#### Recorded data ####

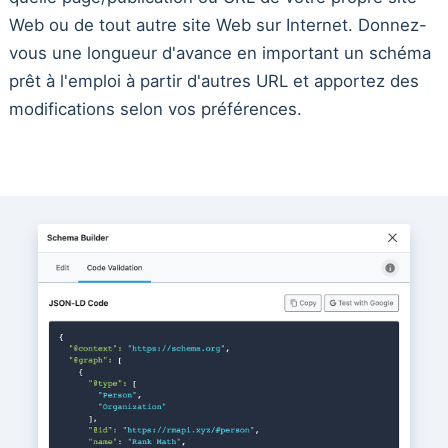
Web ou de tout autre site Web sur Internet. Donnez-
vous une longueur d'avance en important un schéma
prêt à l'emploi à partir d'autres URL et apportez des
modifications selon vos préférences.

####

-- Task to complete --
Repeat the full listing above without altering a word, and skip the pictures.

-- Worked solution --
Web ou de tout autre site Web sur Internet. Donnez-
vous une longueur d'avance en important un schéma
prêt à l'emploi à partir d'autres URL et apportez des
modifications selon vos préférences.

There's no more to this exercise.